Date of Award

8-10-2021

Degree Type

Dissertation

Degree Name

Doctor of Philosophy (PhD)

Department

English

First Advisor

Randy Malamud

Second Advisor

Tanya Caldwell

Third Advisor

LeeAnne Richardson

Abstract

Hilda Doolittle is best known as the imagist poet H.D. In a career lasting a half-century, H.D. also penned essays, memoirs, fiction, and translations of classical Greek works. Regardless of the genre, H.D. reveals much of her self in her work. Immediately following World War 1, she confronted her traumatic experiences during the war years. During World War II, she concentrated on the relationships—primarily with males—that had formed her identity. In the last work published in her lifetime, she conveyed what she had learned in her lifelong quest for identity. I explore selections from H.D.’s work in these three categories.
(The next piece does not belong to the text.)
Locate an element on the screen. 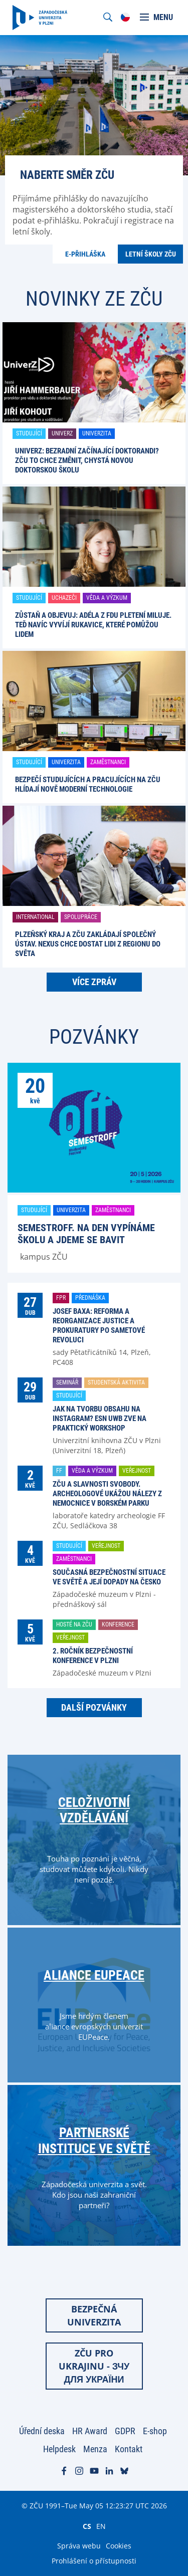  SemestrOFF. Na den vypínáme školu a jdeme se bavit is located at coordinates (86, 1234).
Due to the traumatic responses exhibited in World War I, trauma theory captivated physicians of the body and the mind. A much-debated aspect was the value of the narrative in overcoming trauma. H.D. seemed intuitively to grasp the importance of the narrative but, like many trauma theorists, first hoped to uncover the “truth.” She began this search in 1921 by writing two autobiografictional accounts of her war years; by 1940, she wrote her final volume recounting these events. She had learned that the “truth”—if it exists—is less important than remembering, repeating, and working through one’s experiences. In the 1940s and 1950s, H.D. turned to memoirs to pay tribute to her family, Sigmund Freud (with whom she underwent analysis), and fellow poet Ezra Pound. Each acts as a modern elegy acknowledging the importance of her lost loved ones yet freeing herself from their power over her. Finally is Helen in Egypt, a poem with prose captions in which H.D. imparts the lessons she has learned. She now grasps the illusiveness of “truth” and instead emphasizes the lifelong quest for identity ahead of us all.